Pterostylis macilenta facts for kids
Quick facts for kidsPterostylis macilenta
|Pterostylis macilenta growing in Grampians National Park|
Bunochilus macilentus D.L.Jones
Pterostylis macilenta is a plant in the orchid family Orchidaceae and is endemic to the Grampians National Park in Victoria. As with similar greenhoods, flowering plants differ from those that are not flowering. The non-flowering plants have a rosette of leaves flat on the ground but the flowering plants have up to six translucent, dark green flowers and lack a rosette.

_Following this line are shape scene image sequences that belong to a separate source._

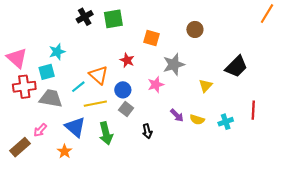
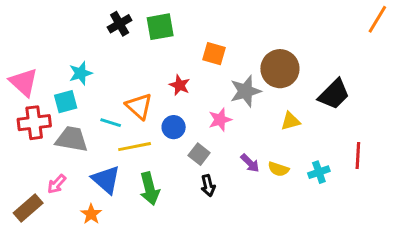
brown circle: (195, 29) -> (280, 69), moved, size x1.6
yellow triangle: (206, 86) -> (290, 121), turned 32
cyan line: (78, 87) -> (111, 123), turned 56
gray square: (126, 109) -> (199, 154), moved

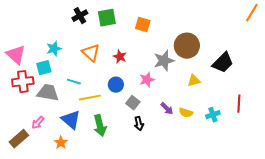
orange square: (214, 54) -> (143, 25), moved
orange triangle: (139, 106) -> (91, 53), moved

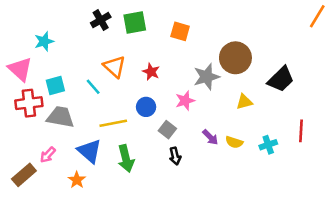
cyan star: (54, 49) -> (44, 41), moved
cyan line: (74, 82) -> (93, 87), moved, turned 32

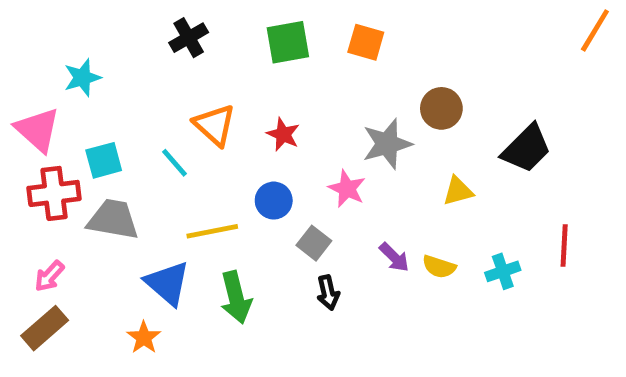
green square: (135, 23) -> (288, 42), moved
orange square: (180, 31) -> (366, 42), moved
brown circle: (235, 58) -> (441, 108), size x0.7
pink star: (185, 101) -> (347, 189), turned -30
pink arrow: (48, 155) -> (49, 276), moved

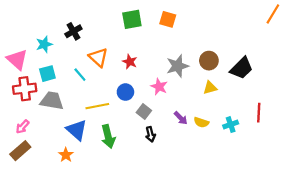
black cross: (189, 38) -> (73, 31), moved
cyan star: (82, 78) -> (44, 44), moved
brown circle: (441, 108) -> (209, 61), moved

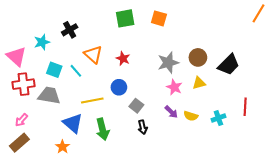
cyan square: (47, 74) -> (54, 70), moved, turned 35
pink star: (159, 87) -> (174, 87), moved

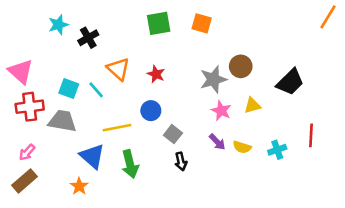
cyan star: (42, 42) -> (58, 25), moved
brown circle: (198, 57) -> (241, 66), moved

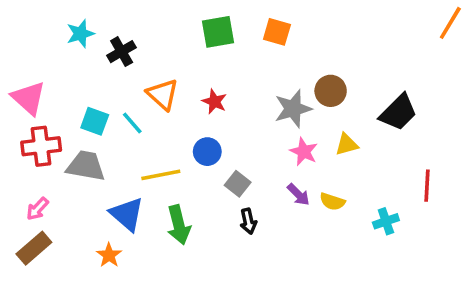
cyan cross: (277, 150) -> (386, 221), moved

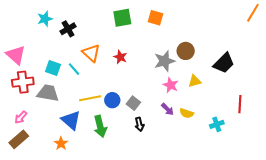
blue circle: (207, 152) -> (112, 100), moved

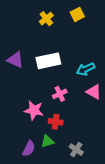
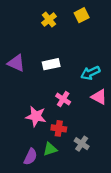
white rectangle: (48, 61) -> (51, 64), size x0.7
pink cross: (60, 94) -> (63, 99), turned -32
gray cross: (76, 150) -> (82, 144), moved

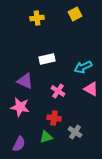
yellow cross: (49, 20) -> (37, 18), moved, turned 32
purple triangle: (16, 63) -> (25, 81), moved
pink star: (36, 116) -> (20, 107), moved
purple semicircle: (30, 157) -> (19, 144), moved

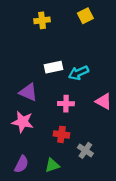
cyan arrow: (83, 67) -> (79, 73), moved
pink cross: (58, 91) -> (66, 104), turned -32
green triangle: (46, 137) -> (52, 165), moved

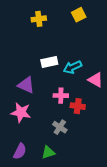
pink triangle: (104, 101) -> (96, 80), moved
red cross: (61, 134) -> (78, 106), moved
gray cross: (85, 150) -> (60, 127), moved

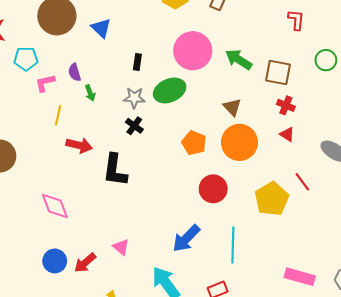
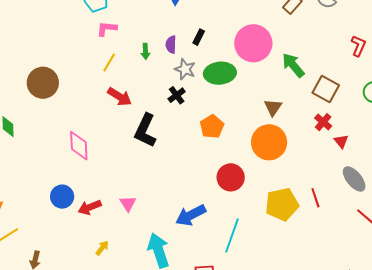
purple semicircle: (75, 72) -> (171, 45), moved
red triangle: (287, 134) -> (341, 141), moved
orange pentagon: (194, 143) -> (212, 127), moved

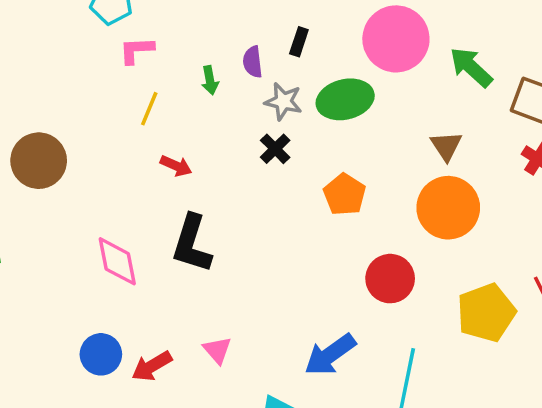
red arrow: (120, 97) -> (176, 166), size x0.7
black L-shape: (145, 130) -> (192, 244), moved

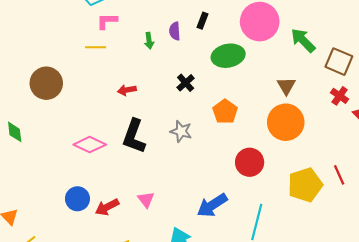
gray star: (283, 101) -> (181, 131), moved
yellow line: (149, 109) -> (96, 47), moved, turned 66
red arrow: (176, 166) -> (127, 90), turned 144
pink diamond: (117, 261) -> (90, 145), turned -56

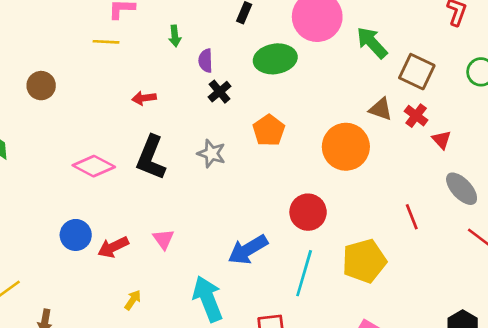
purple semicircle: (175, 31) -> (206, 61), moved
brown circle: (46, 83) -> (41, 86), size x0.7
brown triangle: (286, 86) -> (381, 109), moved, turned -42
red circle: (250, 162) -> (308, 212), moved
yellow pentagon: (305, 185) -> (364, 261), moved

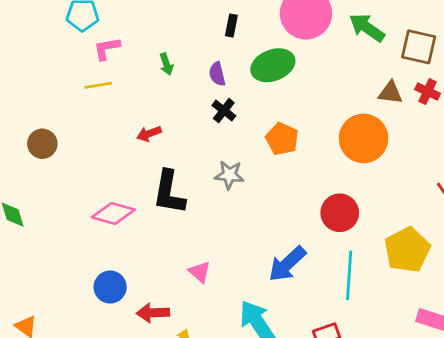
purple semicircle: (206, 61) -> (217, 74), moved
red arrow: (113, 247) -> (153, 313), moved, turned 36

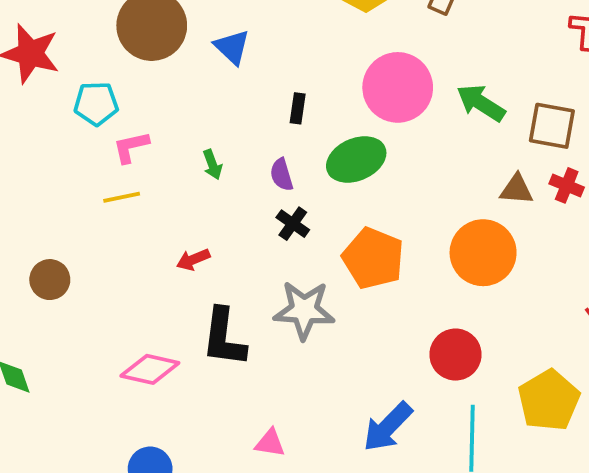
orange pentagon: (282, 139) -> (373, 258), size x1.4
gray star: (229, 175) -> (304, 310), size x1.5
pink triangle: (200, 272) -> (270, 443), turned -30

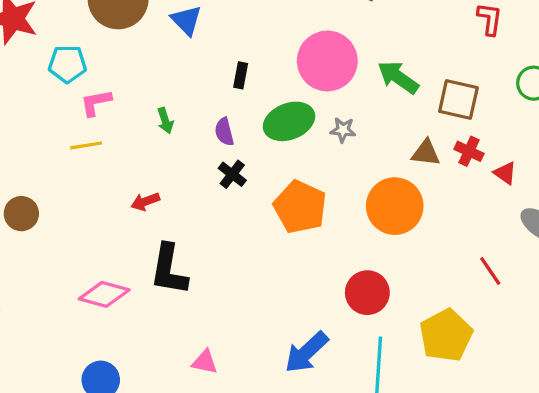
gray star: (304, 310) -> (343, 130), moved, size x0.5

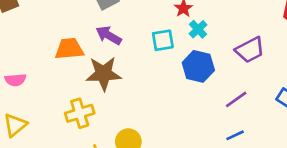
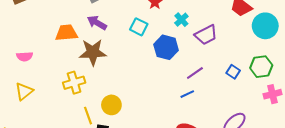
cyan cross: (198, 29) -> (181, 20), moved
cyan square: (163, 40) -> (139, 27), turned 36
blue line: (235, 135) -> (187, 94), moved

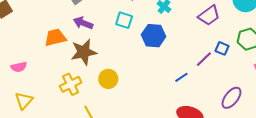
purple trapezoid: (206, 35) -> (209, 16), moved
purple line: (195, 73) -> (204, 59), moved
yellow circle: (111, 105) -> (108, 79), moved

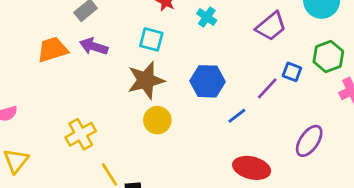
blue hexagon: (154, 36) -> (207, 81), moved
orange trapezoid: (55, 38) -> (53, 50), moved
brown star: (84, 52) -> (146, 80), moved
yellow circle: (108, 79) -> (157, 120), moved

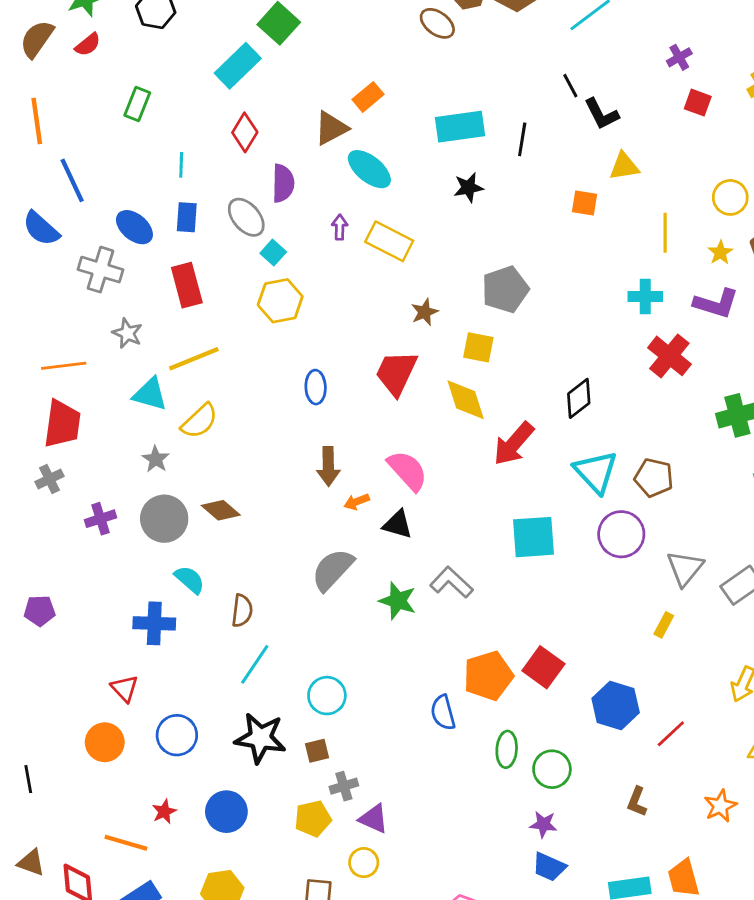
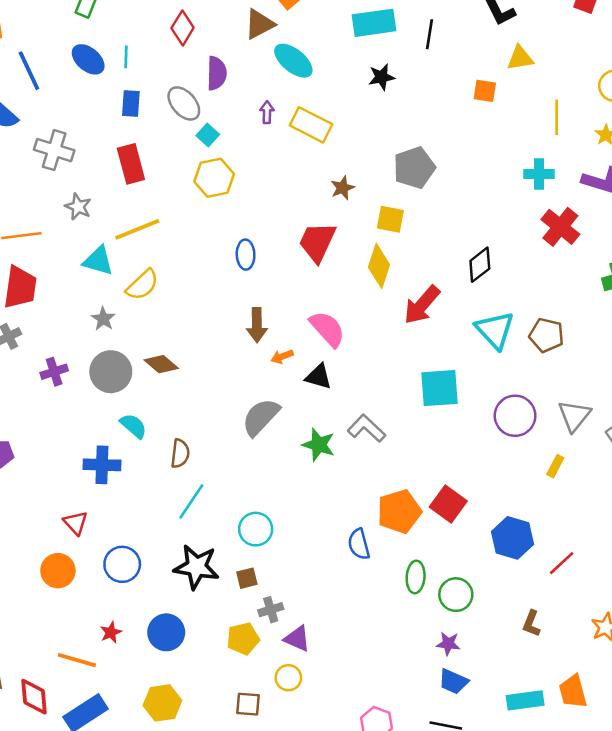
blue ellipse: (134, 227) -> (88, 59), moved
yellow diamond: (466, 400) -> (379, 266), turned 36
purple circle: (621, 534) -> (515, 416), moved

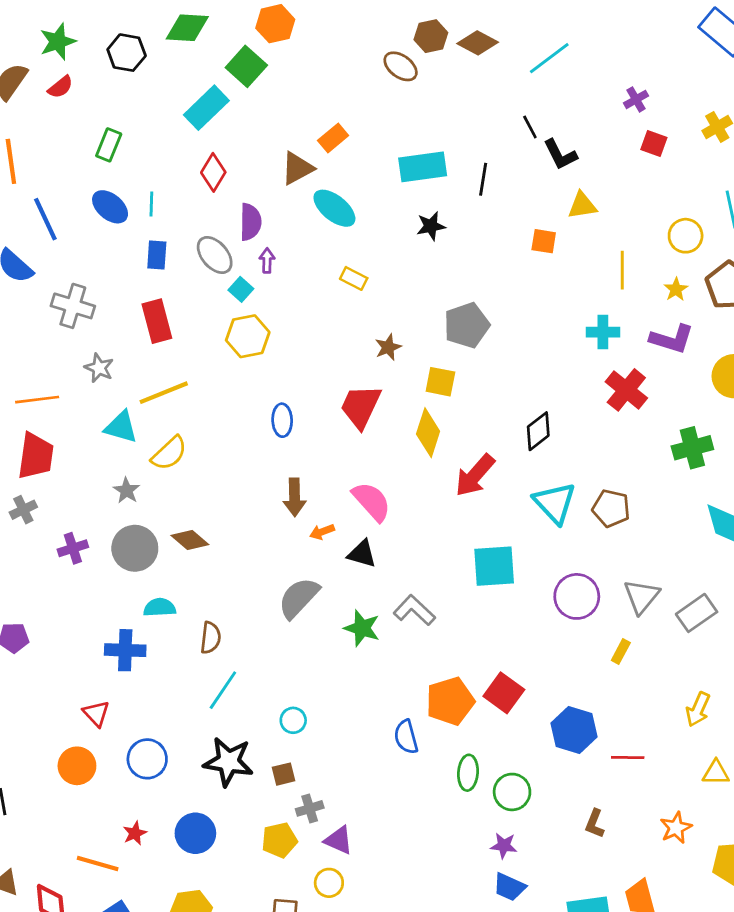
purple arrow: (267, 112) -> (267, 261), moved
yellow rectangle: (311, 125) -> (354, 278), size x0.6
cyan semicircle: (133, 426) -> (160, 607), turned -44
cyan circle: (256, 529) -> (293, 720), size x0.7
red line: (562, 563) -> (628, 758), turned 44

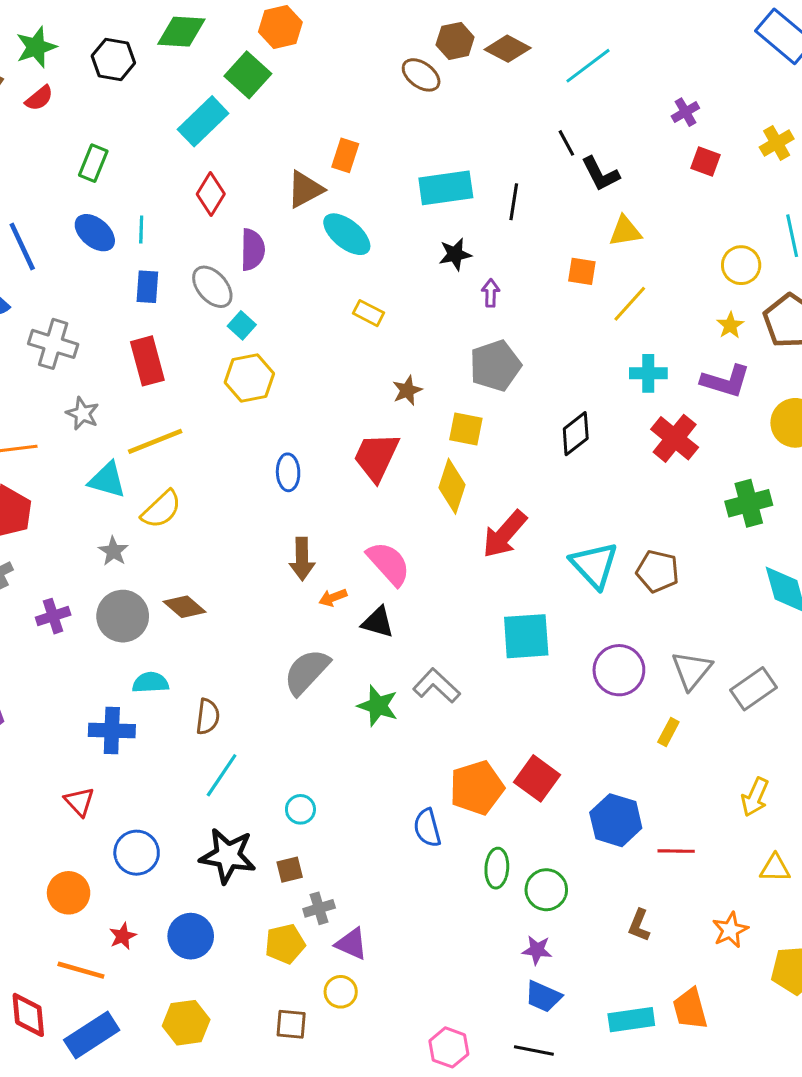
orange rectangle: (333, 138) -> (345, 155), turned -32
purple arrow: (267, 261) -> (491, 293), moved
yellow line: (622, 270) -> (630, 304), moved, turned 42
black diamond: (538, 431) -> (576, 434), moved
orange circle: (77, 766) -> (69, 893), moved

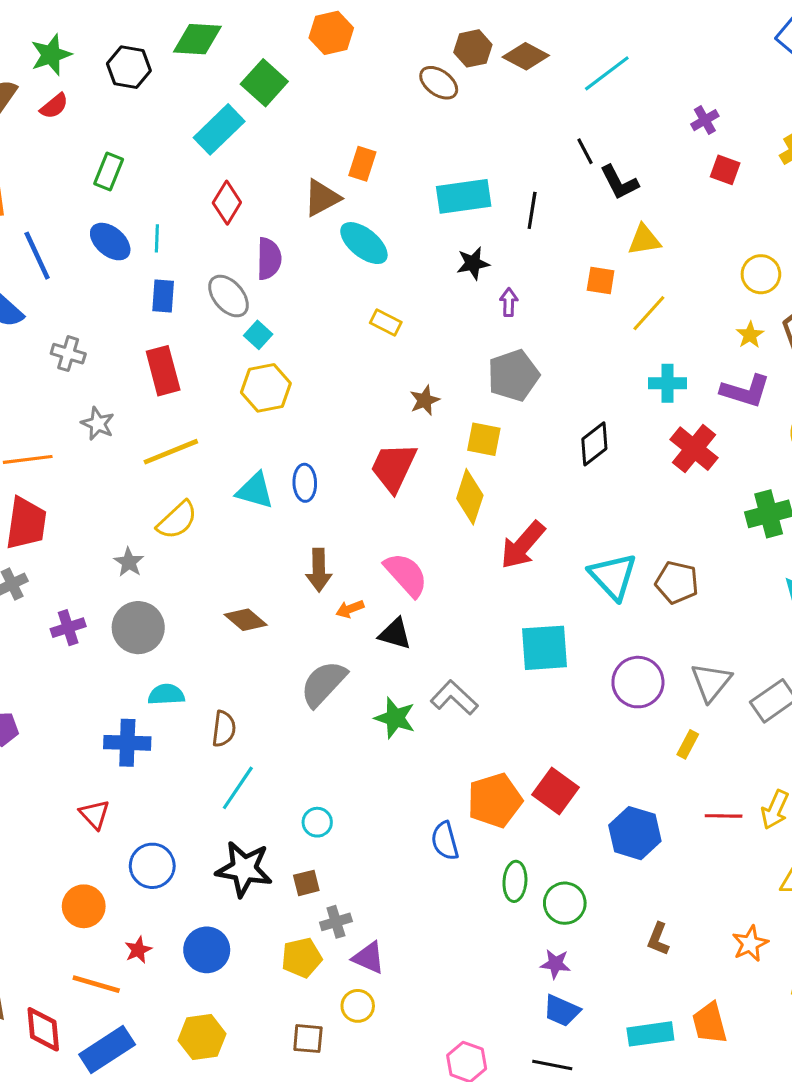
orange hexagon: (280, 27) -> (331, 33), moved
gray cross: (53, 344) -> (68, 354), size x0.7
cyan triangle: (107, 480) -> (255, 491), moved
brown diamond: (184, 607) -> (246, 620), moved
red line: (676, 851) -> (724, 816), moved

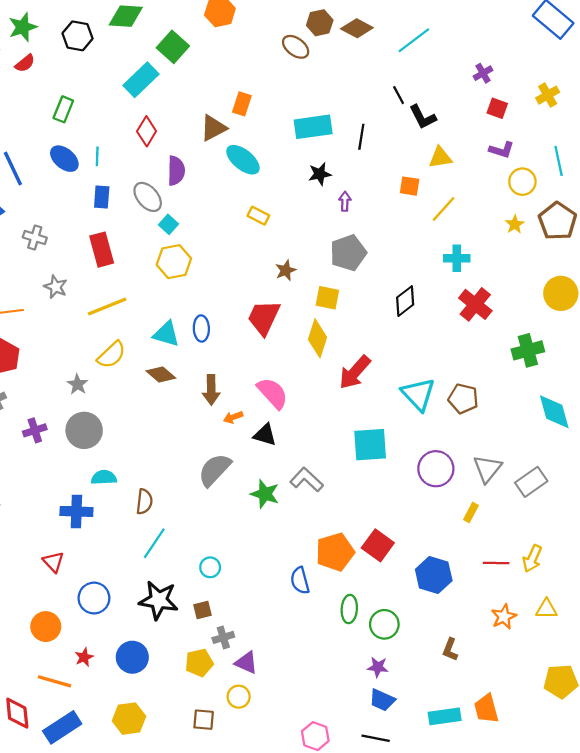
purple L-shape: (745, 391) -> (502, 150), moved, size x0.7
brown diamond: (246, 620) -> (161, 374), moved
orange star: (750, 944) -> (504, 617), moved

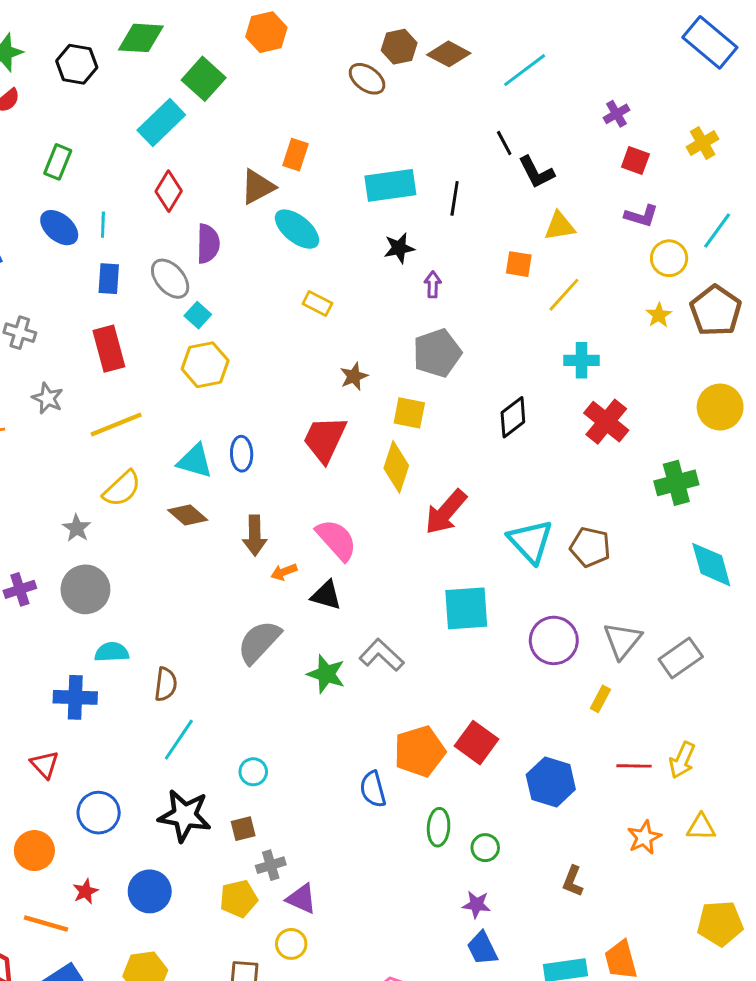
cyan line: (559, 161) -> (717, 231), turned 48
green circle: (384, 624) -> (485, 848), size x0.7
blue trapezoid: (382, 700) -> (482, 948), turned 40

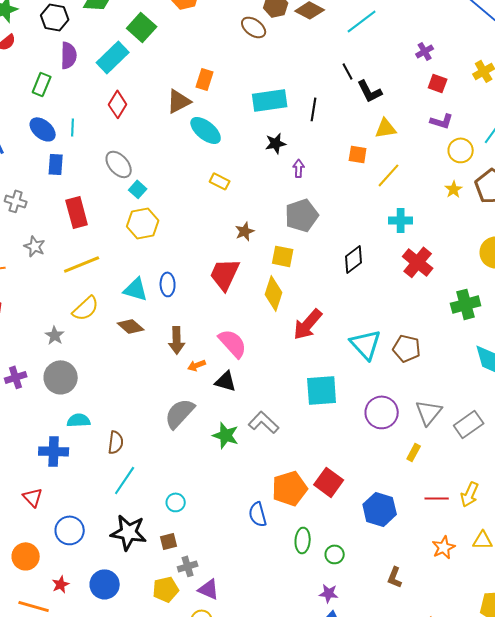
purple semicircle: (208, 244) -> (69, 55), moved
blue rectangle: (109, 279) -> (56, 164), moved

Pterostylis macilenta, is a terrestrial, perennial, deciduous, herb with an underground tuber. Non-flowering plants have a rosette of between three and six, egg-shaped to lance-shaped leaves, each leaf 10–35 mm (0.4–1 in) long and 3–7 mm (0.1–0.3 in) wide. Flowering plants lack a rosette but have up to six flowers on a flowering spike 150–350 mm (6–10 in) high with five or six linear to narrow lance-shaped stem leaves that are 25–80 mm (1–3 in) long and 3–10 mm (0.1–0.4 in) wide. The flowers are 16–20 mm (0.6–0.8 in) long and the dorsal sepal and petals are joined to form a hood called the "galea" over the column. The galea is translucent dark green with darker green stripes. The lateral sepals turn downwards and are 10–15 mm (0.4–0.6 in) long, 7–9 mm (0.28–0.35 in) wide and joined for more than half their length. The labellum is 5–7 mm (0.2–0.3 in) long, about 2 mm (0.08 in) wide and yellowish to brown with a dark stripe along its mid-line. Flowering occurs from September to December.
Taxonomy and naming
This greenhood was first formally described in 2006 by David Jones and given the name Bunochilus macilentus. The description was published in Australian Orchid Research from a specimen collected on Mount William in the Grampians National Park. In 2007, Gary Backhouse changed the name to Pterostylis macilenta. The specific epithet (macilenta) is derived from a Latin word meaning "lean", "thin" or "poor", referring to the narrow labellum.
Distribution and habitat
Pterostylis macilenta is only known from the Grampians National Park where it grows with shrubs in moist forest.